That includes the West Indian Day Parade and the related J'ouvert celebration, extravaganzas that pack Brooklyn streets in a joyful celebration of Caribbean culture every Labor Day.
Beside the health concerns of having people packed together, de Blasio said the space is needed for the city's open streets and outdoor dining programs.
"They are getting fresh air and recreation the right way, with a lot of devotion to social distancing and face coverings, that can't happen if events are interfering with the ways we have set things up, so it just makes more sense not to have them," the mayor said.
Smart said he met virtually with other designers before the announcement, and they agreed hat for their health and the health of others, they would not participate in this year's parade.
By then, half of Smart's work for the year had been completed.
"What is hard is that we put a lot of money up front.

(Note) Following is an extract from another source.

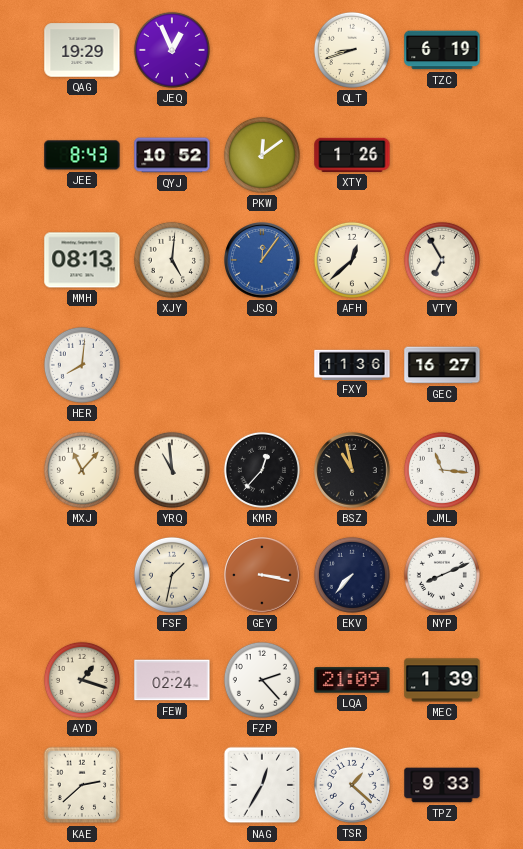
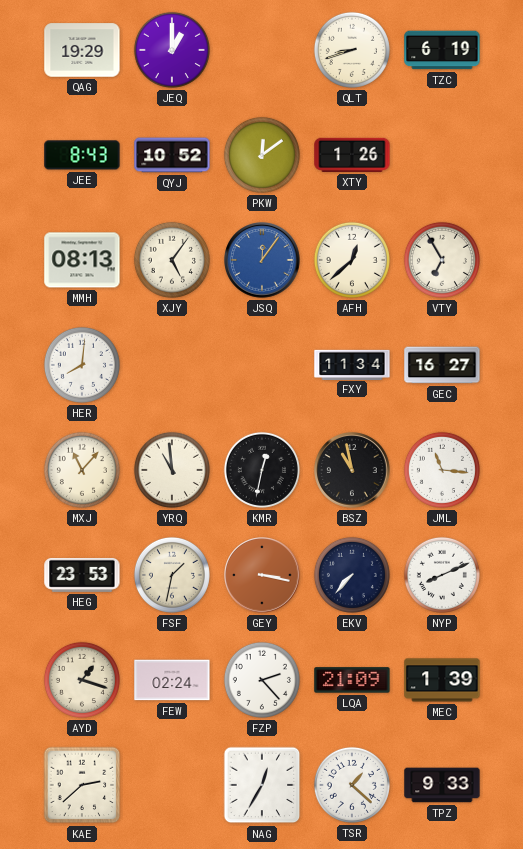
JEQ: 12:56 -> 1:00
XJY: 5:01 -> 5:06
FXY: 11:36 -> 11:34
KMR: 12:37 -> 12:32
HEG: none -> 23:53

I have spent about nearly $20,000 just getting stuff ready, buying materials, doing prototypes," Smart said.
The orders he and other designers placed this year will be for next year's event, but that will create some hardship.

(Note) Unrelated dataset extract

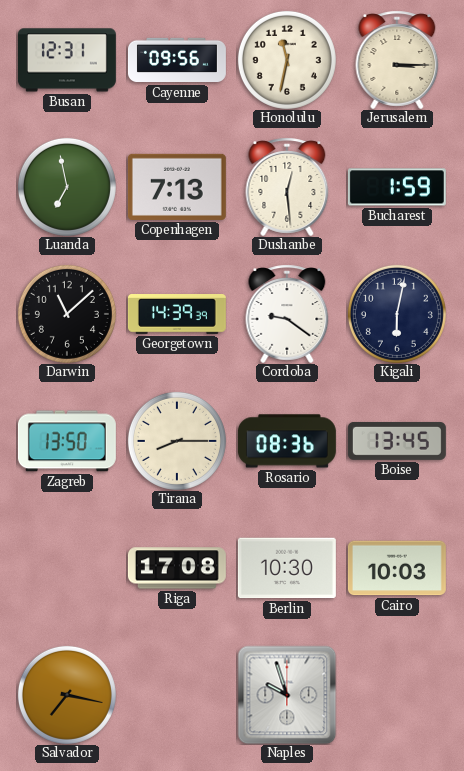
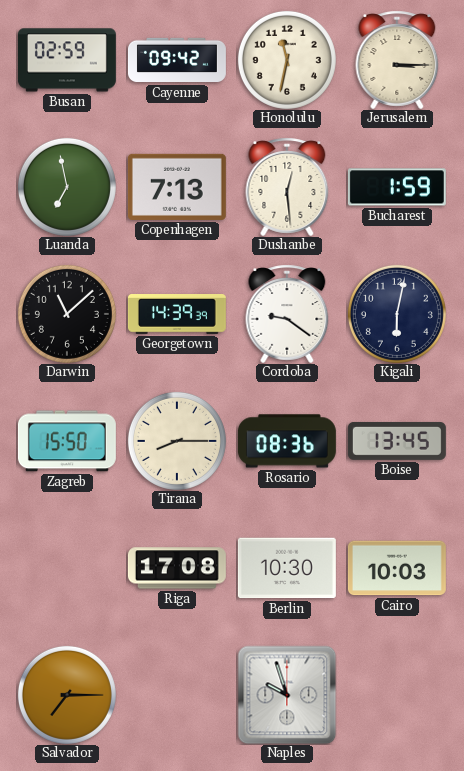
Busan: 12:31 -> 02:59
Cayenne: 09:56 -> 09:42
Zagreb: 13:50 -> 15:50
Salvador: 7:17 -> 7:15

"That means there is no earnings or income for 2020, so it's a big hit," Smart said. "And some of our concern is, what if 2020 comes and we are in the same position."

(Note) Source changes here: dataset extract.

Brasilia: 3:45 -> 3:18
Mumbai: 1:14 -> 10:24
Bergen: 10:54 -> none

Shola Thompson, the founder of Carnival Hunters, which plans tourist trips to celebrations like the parade, has faith businesses like hers will bounce back.
"People that have ever experience Carnival and ever experienced the freedom and the bliss that it all entails, that is why the industry will never die because that is uniquely Caribbean," Thompson said.
The West Indian American Day Carnival Association said it is planning virtual activities to celebrate Caribbean culture, and is requesting a meeting with the mayor to "discuss all options.”